Conséquences pour les épargnants et les intermédiaires
Le rappel de l’AMF concerne un point technique mais important pour les détenteurs de PEA-PME. Les sommes versées sur ce support peuvent notamment financer l’acquisition d’actions d’émetteurs répondant à des critères de taille liés soit à l’emploi et aux données financières, soit à la capitalisation boursière, selon les conditions prévues par l’article L. 221-32-2 du code monétaire et financier.Pour le premier critère, l’émetteur doit employer moins de 5 000 personnes et afficher un chiffre d’affaires annuel n’excédant pas 1,5 milliard d’euros ou un total de bilan n’excédant pas 2 milliards d’euros. Pour le second, l’entreprise cotée doit présenter une capitalisation boursière inférieure à 2 milliards d’euros, ou l’avoir été à la clôture d’au moins un des quatre exercices calendaires précédents pris en compte pour apprécier l’éligibilité.
L’AMF souligne que cette appréciation dans le temps constitue une particularité propre au seul critère de taille des sociétés émettrices dans le cadre du PEA-PME. Pour les autres conditions d’éligibilité, le maintien de titres devenus non conformes entraîne en principe la clôture du plan, même si l’administration fiscale prévoit une tolérance permettant de régulariser la situation dans un délai maximal de deux mois, soit par la cession des titres dans le plan, soit par leur transfert vers un compte-titres ordinaire avec versement compensatoire.

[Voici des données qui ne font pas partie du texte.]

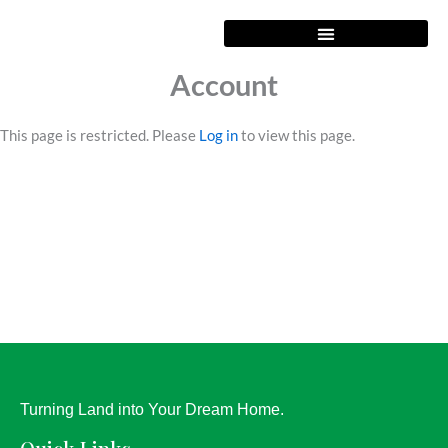
Skip
to
content
Account
This page is restricted. Please
Log in
to view this page.
Turning Land into Your Dream Home.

Notre précédent article sur la « niche Copé » revenait sur ce mécanisme fiscal utilisé par les grandes entreprises lors de cessions de titres, qui permet de n’intégrer qu’une faible part des plus-values au bénéfice imposable. Nous y indiquions que la Cour des comptes évalue son coût réel pour les finances publiques à un niveau plus élevé qu’annoncé, tout en écartant une suppression totale au nom de l’attractivité. Ce rappel illustre, comme pour le PEA-PME, l’importance des règles techniques et de leur interprétation dans les décisions d’investissement et les arbitrages budgétaires.